You Survived Black Swan Month

Congratulations — you just survived Black Swan Month.  And in the process, a persistent and seemingly prescient Internet rumor has been put to rest.

To refresh your memory, the rumor dated back nearly a year.  During a secret session of Congress, members were supposedly briefed on plans for “the imminent collapse of the U.S. economy to occur by September 2008”… followed by “the imminent collapse of US federal government finances by February 2009″… followed by the introduction of the Amero and roundups of dissidents to be hauled off to camps built by the former Halliburton subsidiary KBR.

What made the rumor so spooky, of course, were the events of September last year — Fannie and Freddie nationalized (although its debts weren’t taken onto government books, go figure), Lehman collapsing, Merrill Lynch’s shotgun marriage, WaMu seized, Wachovia, AIG… as I said last month, maybe not outright collapse, but close enough.

But it’s hard to say “U.S. government finances” collapsed last month.  Yes, we now have a record-high proposed federal budget with a record-high deficit to match.  But none of the possible catalysts I wrote about took place: Commercial real estate is in horrible shape, but nothing that’s triggered a big crisis.  The Treasury auctions went about as well as could be reasonably expected.  U.S. Treasury debt is still rated AAA.

That’s the good news.  The bad news is that all the Black Swans that could have shown up in February and didn’t could well show up during March.  Because the driving forces behind fading market and consumer confidence are all still there — starting with indecision and repeated acts of insanity from the White House and Treasury stunningly similar to that of the previous administration.
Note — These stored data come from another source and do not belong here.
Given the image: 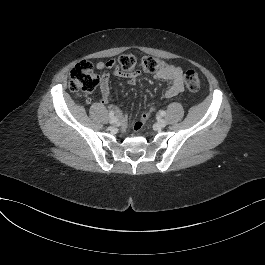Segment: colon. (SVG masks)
<instances>
[{
  "label": "colon",
  "instance_id": "1",
  "mask_svg": "<svg viewBox=\"0 0 265 265\" xmlns=\"http://www.w3.org/2000/svg\"><path fill=\"white\" fill-rule=\"evenodd\" d=\"M119 69L126 74L143 70L148 73H156L165 69V63L152 56H144L138 59L133 54H125L118 59ZM184 82L188 90L196 92L201 87V79L195 70H188L184 74ZM99 84V76L95 73L93 65L88 61H80L71 70L69 88L73 92L90 93ZM154 109L142 115L141 119L135 123L134 130H143L146 121L149 119Z\"/></svg>",
  "mask_w": 265,
  "mask_h": 265
}]
</instances>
I mean, how many more bailouts is AIG going to need?  “Had the government not taken such action, AIGwould have had its credit ratings cut by major agencies,” reports Marketwatch, “and that would have triggered the need for the firm to post collateral it did not have.”

Collateral it doesn’t have — isn’t that sort of the whole problem everybody’s got?  So there are the Fed and Treasury essentially telling us, “Yes, we know the last bailout didn’t really do the trick, but take our word for it, this one will.”  It’s like Bullwinkle forever trying to pull the rabbit out of his hat — “This time for sure!”

At some point, he’ll pull out a Black Swan.  Then it’ll get really interesting.